### GOAL OF THE EXERCISE
Reproduce from the records below, with no pictures, exactly the lines between the one containing "Caguas, PR 00726" and the one containing "FUMBLES-LOST", inclusive.

(Collection entries)

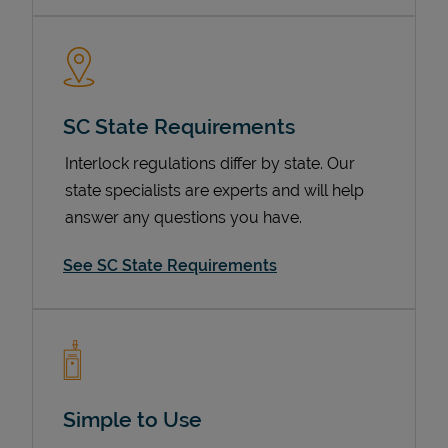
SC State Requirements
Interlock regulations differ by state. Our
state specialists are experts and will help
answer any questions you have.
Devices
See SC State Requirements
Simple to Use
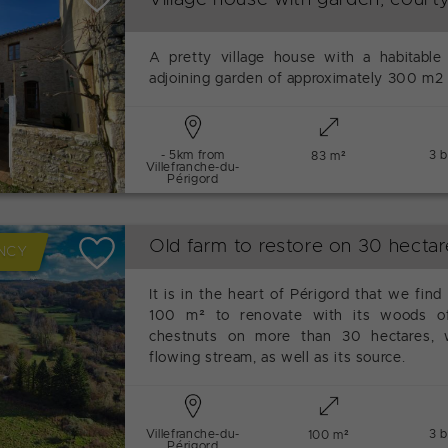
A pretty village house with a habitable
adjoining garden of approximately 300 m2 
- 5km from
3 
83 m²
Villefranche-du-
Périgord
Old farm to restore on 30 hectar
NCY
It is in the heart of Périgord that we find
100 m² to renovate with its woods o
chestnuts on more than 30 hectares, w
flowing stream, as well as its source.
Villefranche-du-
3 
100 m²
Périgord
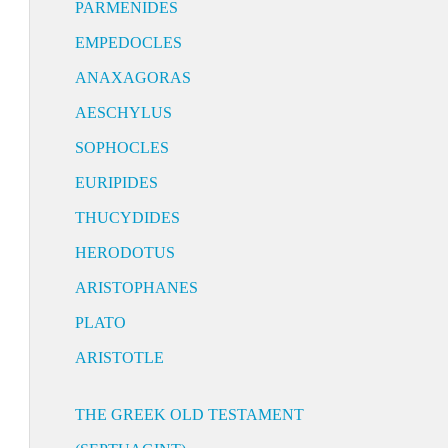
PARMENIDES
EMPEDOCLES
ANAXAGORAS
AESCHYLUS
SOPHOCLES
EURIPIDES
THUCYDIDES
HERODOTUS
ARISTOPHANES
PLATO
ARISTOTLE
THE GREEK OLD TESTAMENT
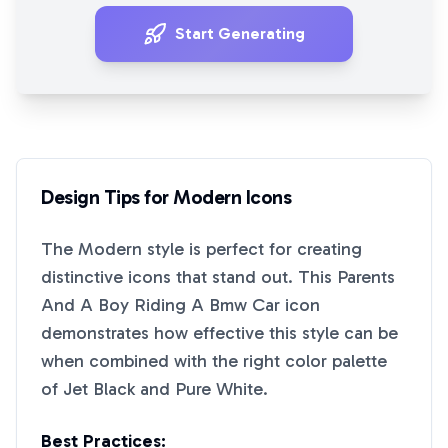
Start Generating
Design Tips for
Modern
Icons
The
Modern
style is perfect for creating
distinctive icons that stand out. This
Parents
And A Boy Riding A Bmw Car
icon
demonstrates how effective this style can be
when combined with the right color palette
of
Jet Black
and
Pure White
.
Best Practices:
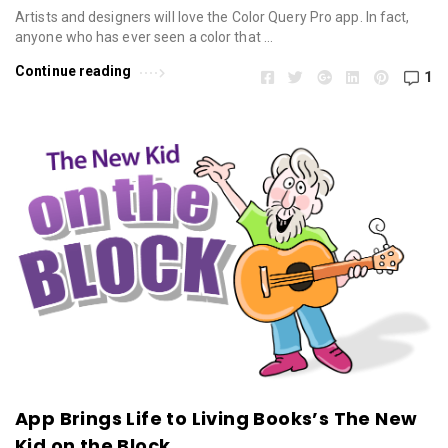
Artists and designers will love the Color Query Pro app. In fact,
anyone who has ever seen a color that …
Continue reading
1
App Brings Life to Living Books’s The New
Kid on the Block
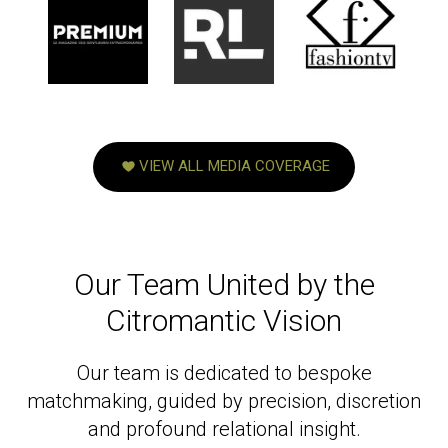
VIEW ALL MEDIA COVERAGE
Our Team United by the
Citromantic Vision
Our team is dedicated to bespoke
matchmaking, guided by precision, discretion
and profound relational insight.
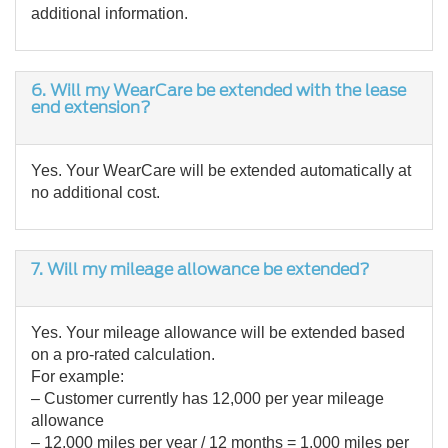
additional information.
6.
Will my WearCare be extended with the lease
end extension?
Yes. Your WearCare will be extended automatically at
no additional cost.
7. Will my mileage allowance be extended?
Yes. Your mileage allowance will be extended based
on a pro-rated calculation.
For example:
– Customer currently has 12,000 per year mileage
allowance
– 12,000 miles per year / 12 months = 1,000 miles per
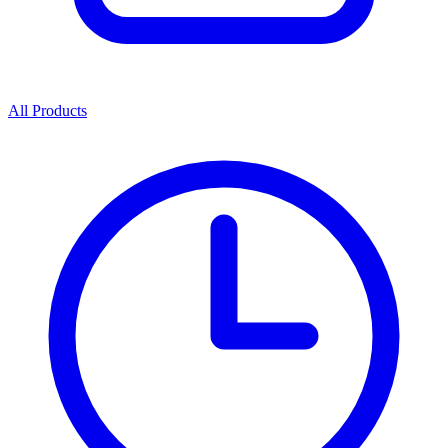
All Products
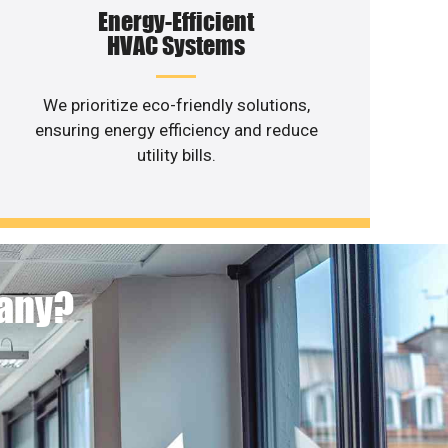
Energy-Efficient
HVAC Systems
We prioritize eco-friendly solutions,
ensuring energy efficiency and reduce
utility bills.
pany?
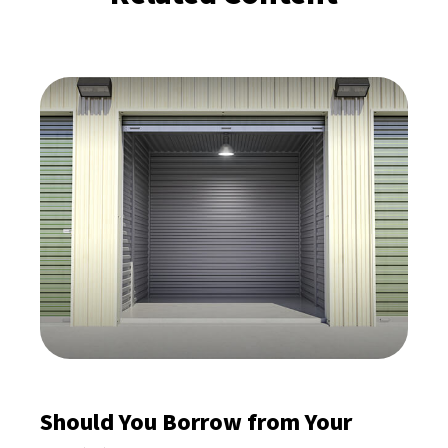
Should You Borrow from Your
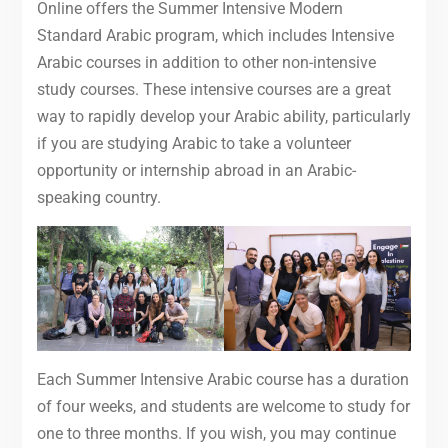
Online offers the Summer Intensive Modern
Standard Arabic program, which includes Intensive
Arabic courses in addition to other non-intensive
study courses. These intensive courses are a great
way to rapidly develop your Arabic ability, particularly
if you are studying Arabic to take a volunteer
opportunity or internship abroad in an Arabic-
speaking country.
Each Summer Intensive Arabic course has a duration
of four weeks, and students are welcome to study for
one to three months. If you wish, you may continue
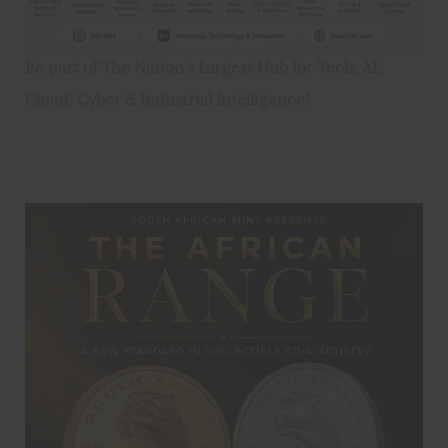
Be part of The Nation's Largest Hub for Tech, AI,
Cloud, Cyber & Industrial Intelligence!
--
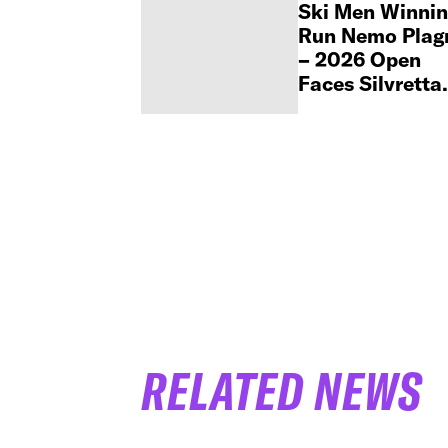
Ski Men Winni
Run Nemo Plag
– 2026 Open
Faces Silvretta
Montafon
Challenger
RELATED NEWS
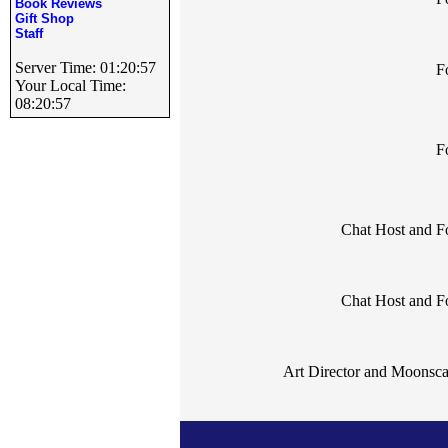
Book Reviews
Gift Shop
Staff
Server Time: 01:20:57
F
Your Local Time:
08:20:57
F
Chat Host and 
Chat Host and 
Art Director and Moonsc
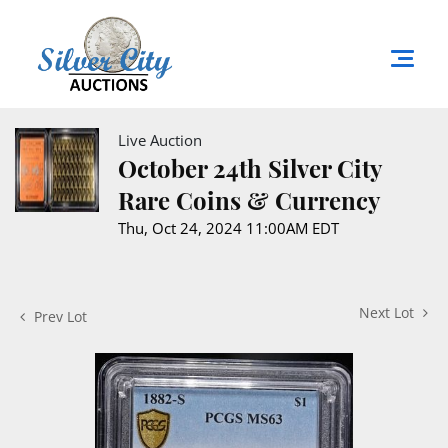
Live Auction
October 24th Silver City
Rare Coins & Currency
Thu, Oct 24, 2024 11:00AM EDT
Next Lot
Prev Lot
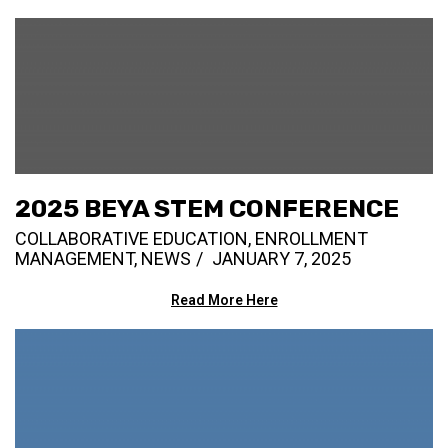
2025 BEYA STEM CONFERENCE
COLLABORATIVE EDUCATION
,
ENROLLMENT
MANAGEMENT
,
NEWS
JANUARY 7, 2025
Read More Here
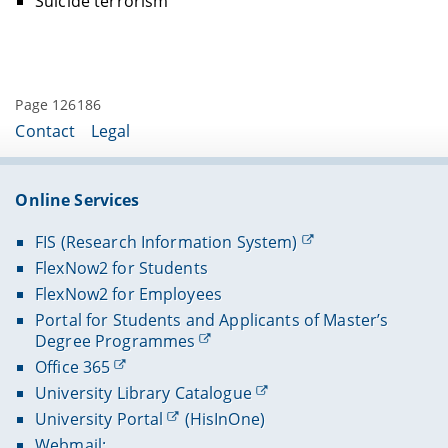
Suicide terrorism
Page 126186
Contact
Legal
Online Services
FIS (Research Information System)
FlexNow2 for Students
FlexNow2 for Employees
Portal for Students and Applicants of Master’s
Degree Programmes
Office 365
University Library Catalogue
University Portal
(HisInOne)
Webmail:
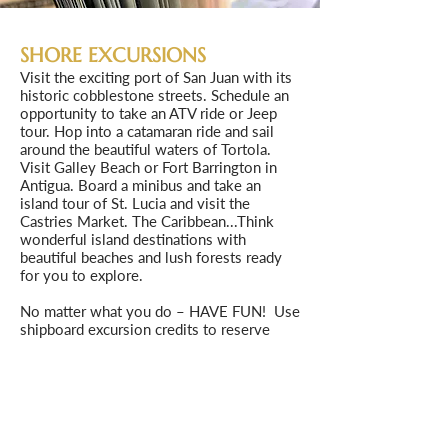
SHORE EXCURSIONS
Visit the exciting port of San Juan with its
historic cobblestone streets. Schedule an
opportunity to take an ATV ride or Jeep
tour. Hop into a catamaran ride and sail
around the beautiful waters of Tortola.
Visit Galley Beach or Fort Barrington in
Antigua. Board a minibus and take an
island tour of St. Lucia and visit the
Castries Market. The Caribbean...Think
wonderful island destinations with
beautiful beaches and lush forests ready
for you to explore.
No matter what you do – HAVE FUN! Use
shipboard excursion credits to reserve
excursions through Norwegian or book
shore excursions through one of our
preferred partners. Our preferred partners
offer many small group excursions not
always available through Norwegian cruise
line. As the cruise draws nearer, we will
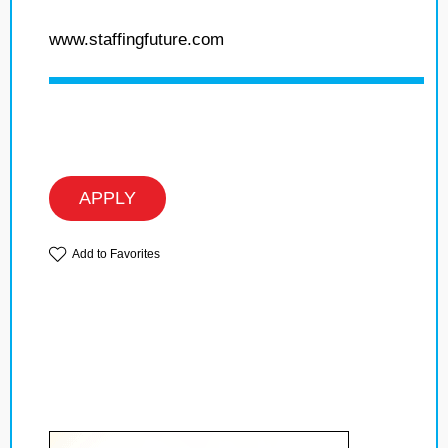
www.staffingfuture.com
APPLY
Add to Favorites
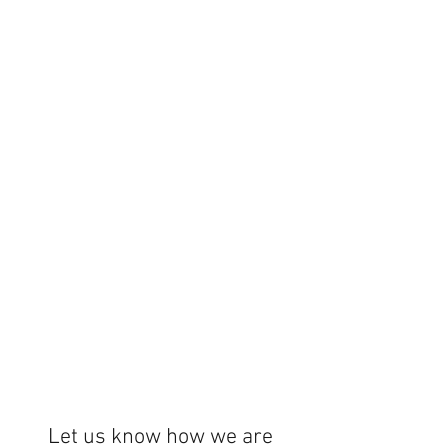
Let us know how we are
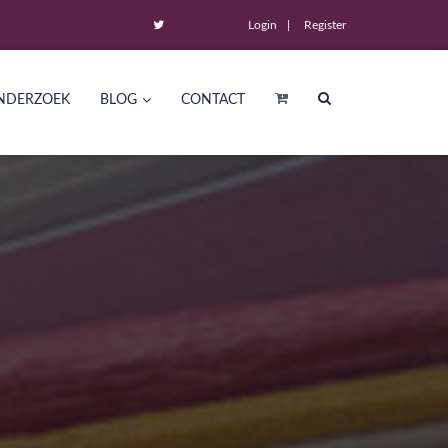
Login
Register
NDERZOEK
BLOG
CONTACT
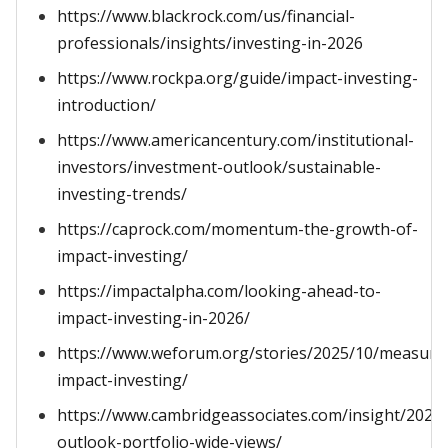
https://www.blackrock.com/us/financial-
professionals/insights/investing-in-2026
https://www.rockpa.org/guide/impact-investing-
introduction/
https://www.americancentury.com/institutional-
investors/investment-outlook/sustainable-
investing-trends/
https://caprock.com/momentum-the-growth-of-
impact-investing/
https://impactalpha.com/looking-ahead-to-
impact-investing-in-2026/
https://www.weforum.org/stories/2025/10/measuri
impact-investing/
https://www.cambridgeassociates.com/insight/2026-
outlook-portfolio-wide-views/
---
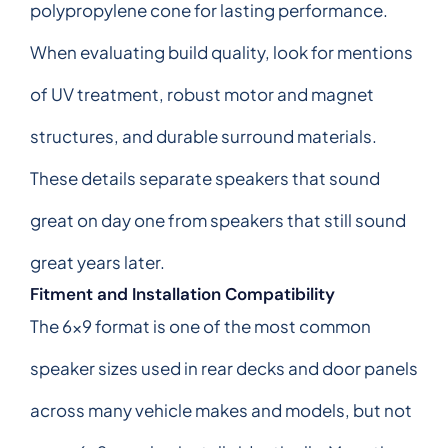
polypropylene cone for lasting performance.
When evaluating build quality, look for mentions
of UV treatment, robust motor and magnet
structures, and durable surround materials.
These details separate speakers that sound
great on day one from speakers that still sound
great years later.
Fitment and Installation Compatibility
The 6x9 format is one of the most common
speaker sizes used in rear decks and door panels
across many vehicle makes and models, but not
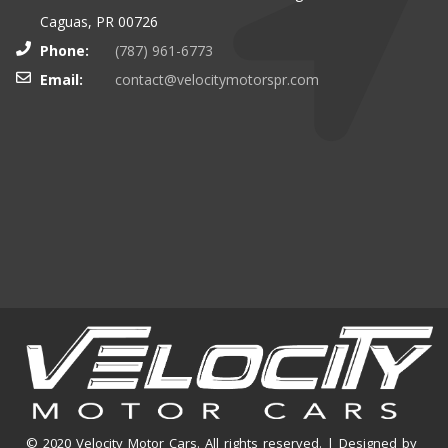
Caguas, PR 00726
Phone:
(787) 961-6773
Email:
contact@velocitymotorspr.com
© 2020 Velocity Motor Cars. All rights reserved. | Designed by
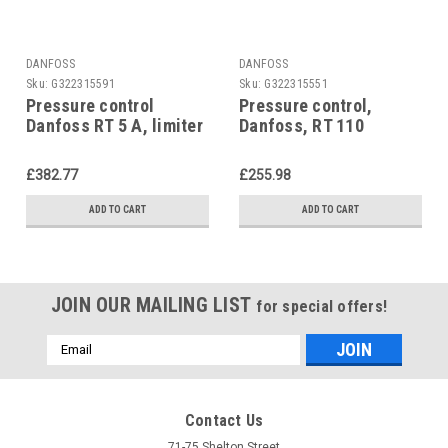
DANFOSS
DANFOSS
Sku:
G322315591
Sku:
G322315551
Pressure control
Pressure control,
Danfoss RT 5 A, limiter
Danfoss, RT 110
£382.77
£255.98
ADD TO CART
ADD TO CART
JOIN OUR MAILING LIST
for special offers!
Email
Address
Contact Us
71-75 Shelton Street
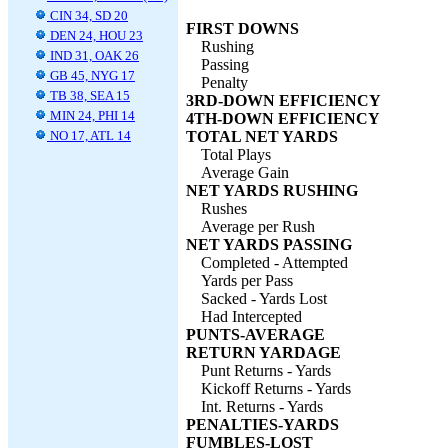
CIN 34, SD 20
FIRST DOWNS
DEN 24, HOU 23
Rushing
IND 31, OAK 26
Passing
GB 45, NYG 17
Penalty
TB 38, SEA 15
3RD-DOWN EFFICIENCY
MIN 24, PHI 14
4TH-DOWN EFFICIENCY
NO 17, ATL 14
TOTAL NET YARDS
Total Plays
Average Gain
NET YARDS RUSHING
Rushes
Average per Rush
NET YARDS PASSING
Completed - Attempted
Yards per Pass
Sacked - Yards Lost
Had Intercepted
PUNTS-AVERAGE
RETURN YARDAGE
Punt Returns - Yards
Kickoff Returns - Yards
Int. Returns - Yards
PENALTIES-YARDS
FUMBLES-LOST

### WRITTEN ANSWER
Caguas, PR 00726
Phone:
(787) 961-6773
Email:
contact@velocitymotorspr.com
© 2020 Velocity Motor Cars. All rights reserved. | Designed by
DANFOSS
DANFOSS
Sku:
G322315591
Sku:
G322315551
Pressure control
Pressure control,
Danfoss RT 5 A, limiter
Danfoss, RT 110
£382.77
£255.98
ADD TO CART
ADD TO CART
JOIN OUR MAILING LIST
for special offers!
Email
Address
Contact Us
71-75 Shelton Street
CIN 34, SD 20
FIRST DOWNS
DEN 24, HOU 23
Rushing
IND 31, OAK 26
Passing
GB 45, NYG 17
Penalty
TB 38, SEA 15
3RD-DOWN EFFICIENCY
MIN 24, PHI 14
4TH-DOWN EFFICIENCY
NO 17, ATL 14
TOTAL NET YARDS
Total Plays
Average Gain
NET YARDS RUSHING
Rushes
Average per Rush
NET YARDS PASSING
Completed - Attempted
Yards per Pass
Sacked - Yards Lost
Had Intercepted
PUNTS-AVERAGE
RETURN YARDAGE
Punt Returns - Yards
Kickoff Returns - Yards
Int. Returns - Yards
PENALTIES-YARDS
FUMBLES-LOST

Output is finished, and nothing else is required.